Baltimore Mayor Stephanie Rawlings-Blake is being sued for $5 million by a former employee that claims she was forced from her job because she refused to fire a White colleague.

Jennifer Coates, who is Black, served as director of council services for three Baltimore City Council presidents including Rawlings-Blake. She says she was forced to resign from her post in August 2008 because she wouldn’t fire Richard Krummerich, the oldest and only White worker in the council services office at the time.

Rawlings-Blake was president of the City Council from January 2007 until she was sworn in as Baltimore mayor February 2010 following the resignation of former Mayor Sheila Dixon.

A spokesperson for the mayor’s office declined to comment citing the lawsuit is pending litigation and Coates could not be reached for comment. Her attorney Thomas J. Maronick Jr. said Coates “gave up a $90,000-a-year job because she wanted to do the right thing.”

Maronick says his client was pressured “directly and indirectly” by Rawlings-Blake and her then chief of staff Kimberly Washington to fire Krummerich, who worked as a legislative policy analyst, and replace him with a younger Black man named Sean DuBurns. Washington currently serves as Rawlings-Blake’s deputy chief of staff.

Coates balked at the request because, “the OCS would have no more White employees if Mr. Krummerich would have been sfired and that did not believe such a move would comply with employment laws,” according to the suit.

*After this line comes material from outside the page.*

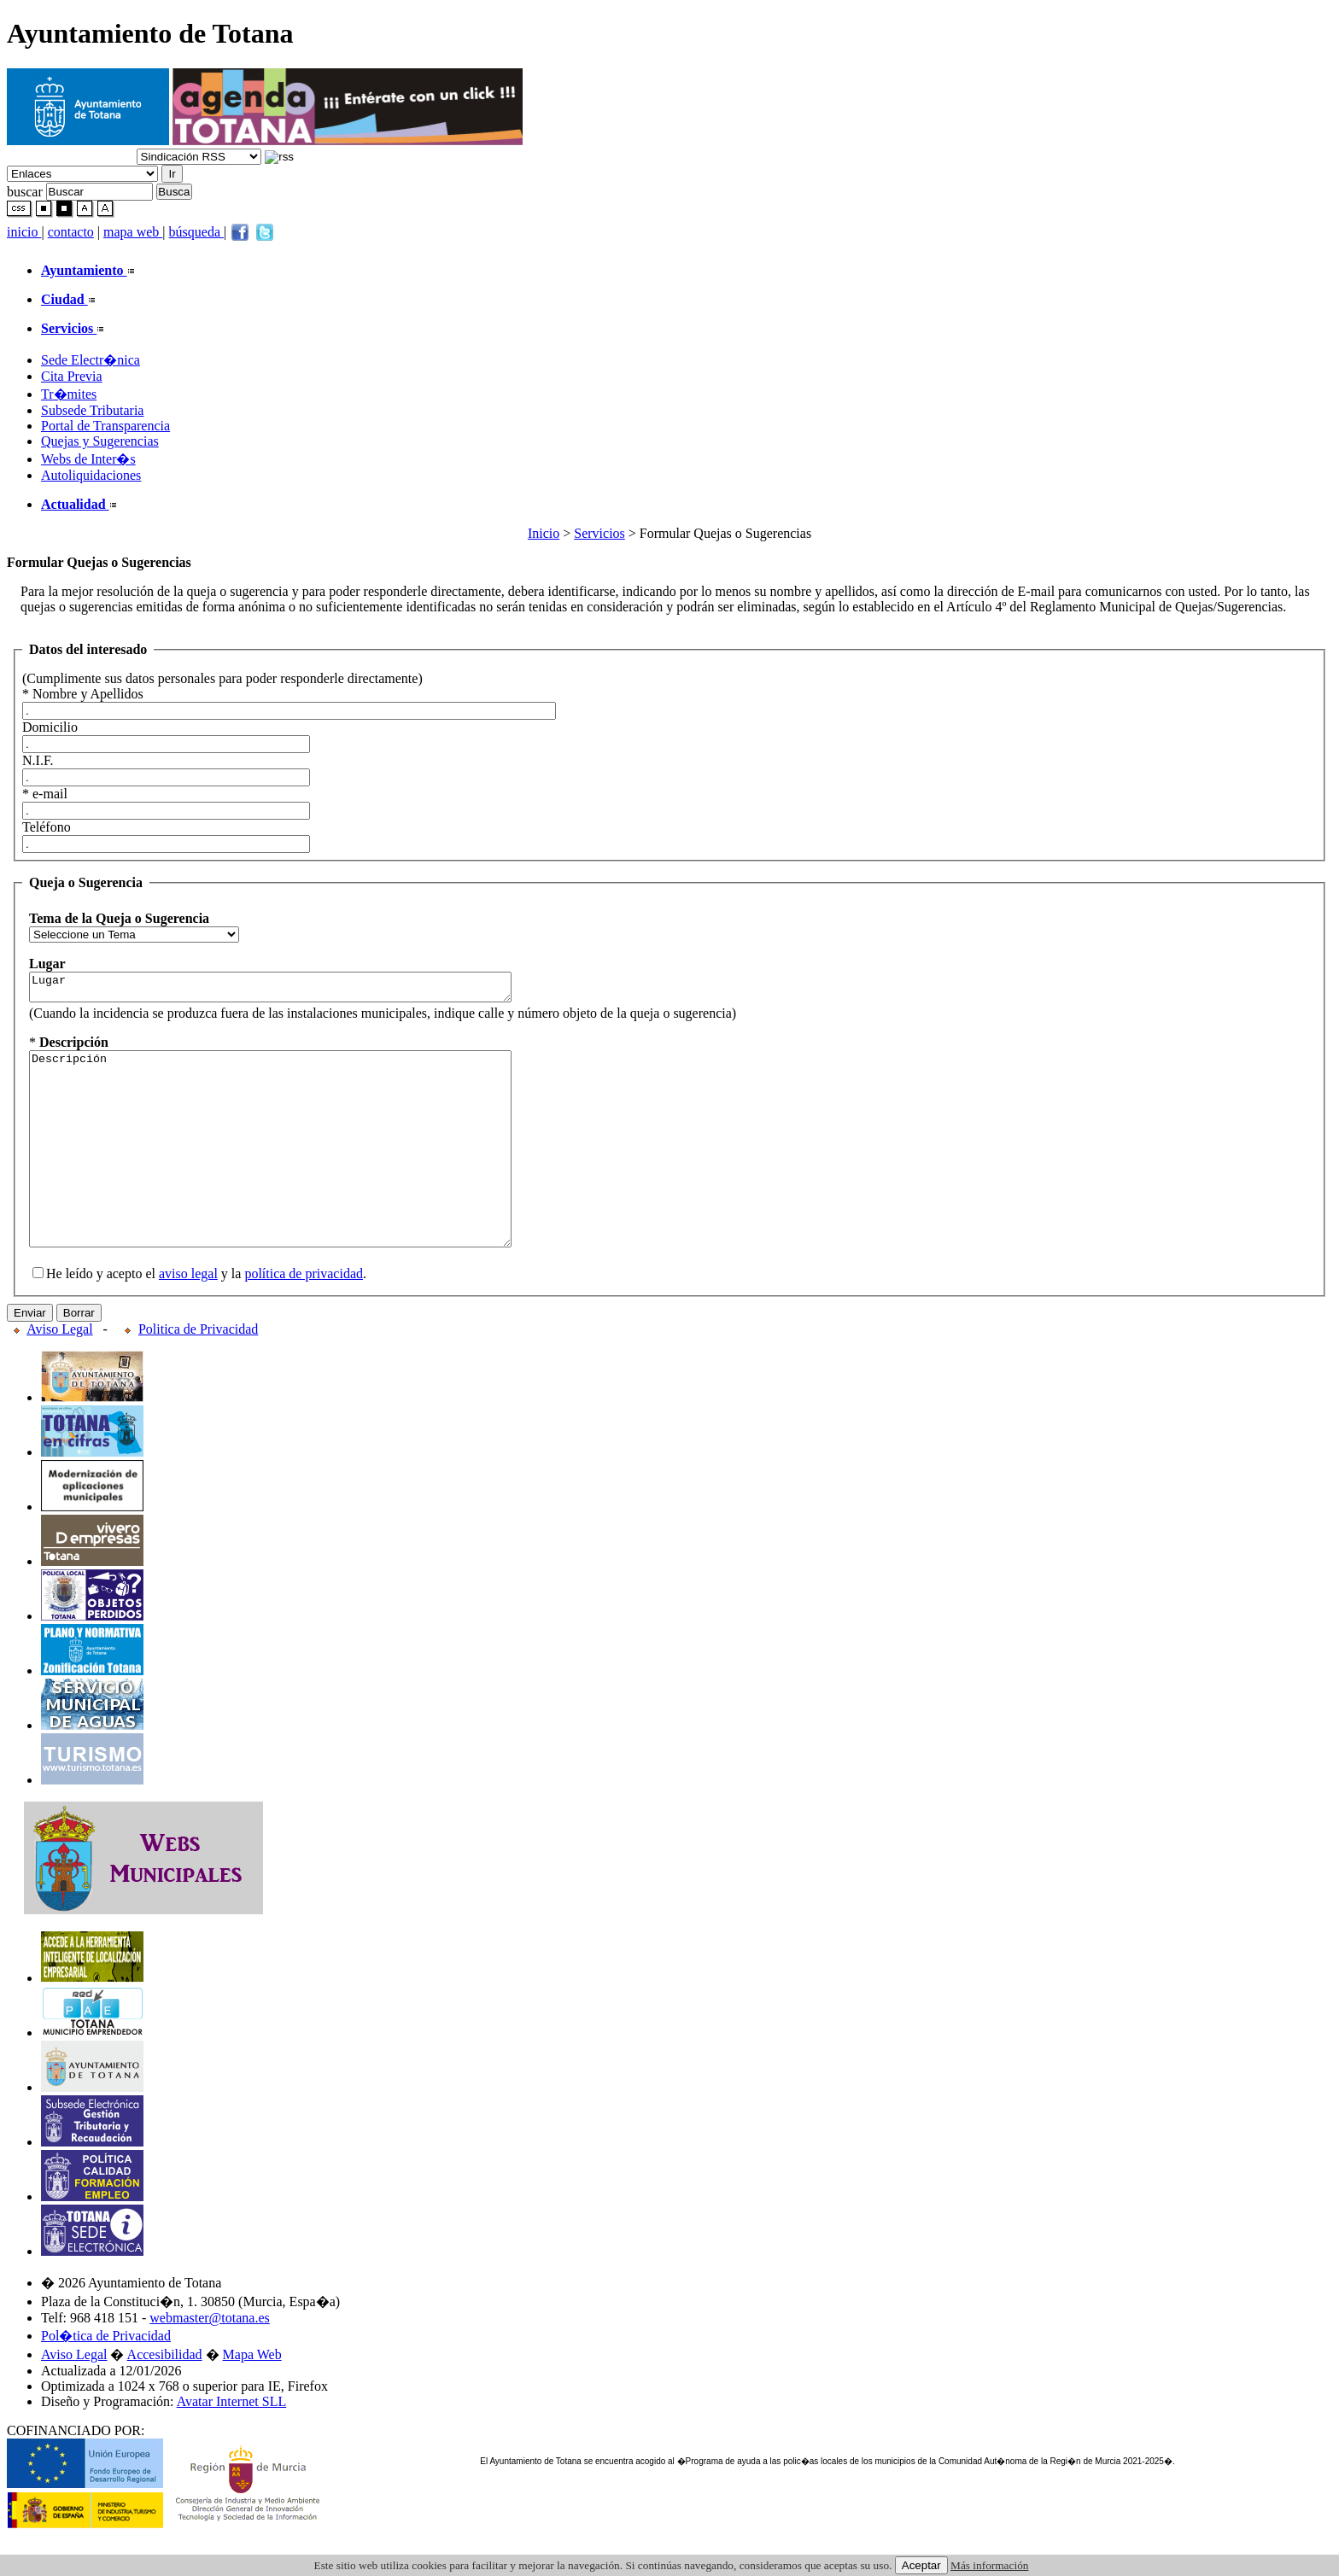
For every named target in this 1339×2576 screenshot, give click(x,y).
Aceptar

Coates was fearful the city could be vulnerable to a discrimination suit based on race, as well as age. She also allegedly informed Rawlings-Blake and Washington that firing Krummerich would circumvent a required five-step performance review process in violation of the Civil Service Act.

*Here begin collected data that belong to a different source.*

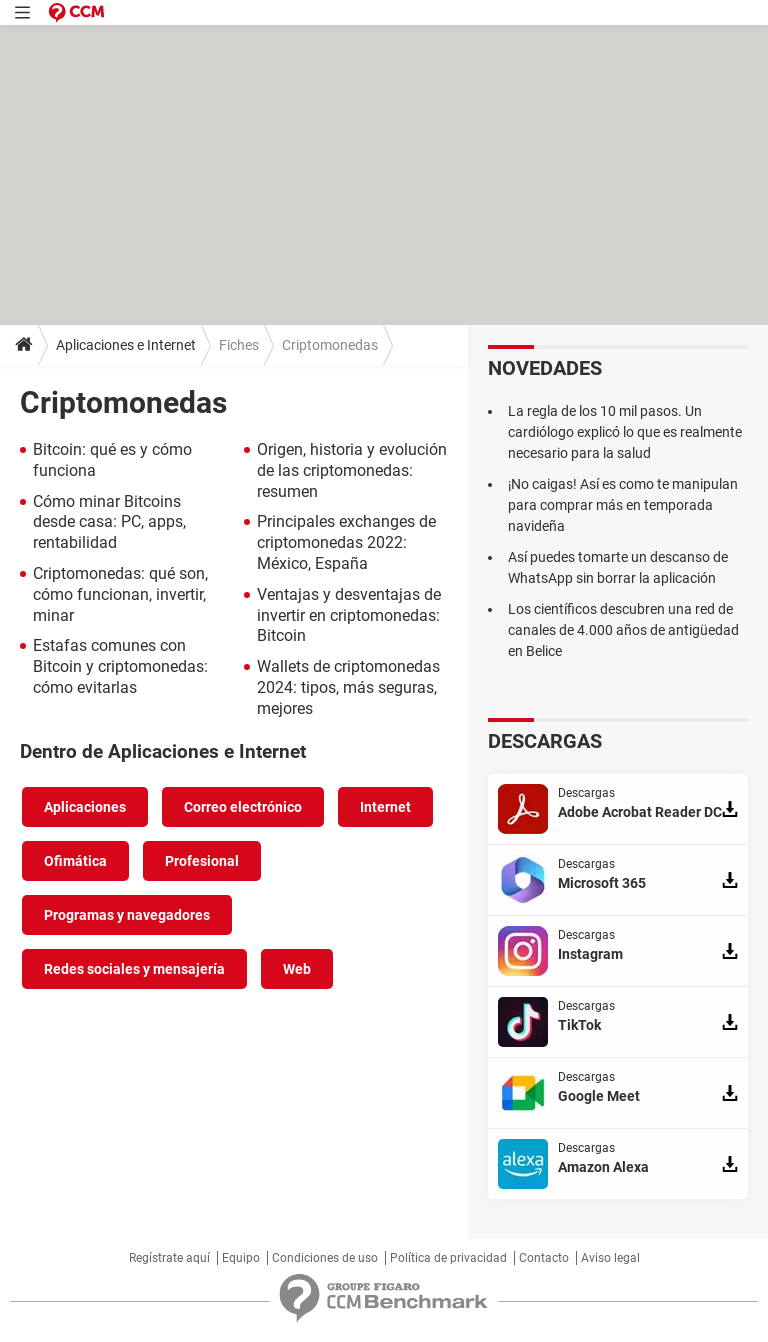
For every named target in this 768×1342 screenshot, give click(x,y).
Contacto (544, 1258)
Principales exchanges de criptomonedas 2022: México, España (346, 542)
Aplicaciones (85, 807)
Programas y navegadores (127, 915)
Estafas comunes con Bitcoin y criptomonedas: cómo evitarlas (120, 666)
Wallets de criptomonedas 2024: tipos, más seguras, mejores (348, 687)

“She was told if you do not fire Mr. Krummerich it could be bad for you,” Maronick said.

Court documents indicate once Krummerich was made aware of Rawlings-Blake’s desire to fire him, he urged some City Council members – including Bernard “Jack” Young, who replaced Rawlings-Blake as president – to intercede on his behalf. That’s when Rawlings-Blake allegedly told Coates, “If it doesn’t stop, it will hurt you.”

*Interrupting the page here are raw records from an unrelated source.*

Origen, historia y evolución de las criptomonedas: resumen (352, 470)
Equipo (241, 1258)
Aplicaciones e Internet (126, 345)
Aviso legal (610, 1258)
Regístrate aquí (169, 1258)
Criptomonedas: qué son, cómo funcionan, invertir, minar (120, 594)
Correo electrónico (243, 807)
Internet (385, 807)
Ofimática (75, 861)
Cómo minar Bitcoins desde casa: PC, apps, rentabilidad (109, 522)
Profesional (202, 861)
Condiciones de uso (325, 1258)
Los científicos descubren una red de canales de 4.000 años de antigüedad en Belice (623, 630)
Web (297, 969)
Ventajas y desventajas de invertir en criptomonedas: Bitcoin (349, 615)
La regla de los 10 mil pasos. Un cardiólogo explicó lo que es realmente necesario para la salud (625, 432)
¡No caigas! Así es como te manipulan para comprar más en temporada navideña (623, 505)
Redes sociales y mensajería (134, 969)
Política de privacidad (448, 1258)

“If the tables were turned and Mr. Krummerich was the only African-American member of that office the media would jump all over this,” Maronick said.

According to the suit, Rawlings-Blake wanted Krummerich terminated because she felt he was incompetent and specifically because he was found sleeping on the job.

Coates is seeking $500,000 for wrongful termination and $1.5 million for each of three other counts: defamation, hostile work environment and retaliation.

Coates, who lives in a predominately Black neighborhood of Northwest Baltimore, worked for the city since 1992 and served as director of council services since May 2001.

Since her resignation she has been relegated to, “part-time seasonal employment with the IRS,” according to Maronick. “No one wants to touch her; she can’t get a job.”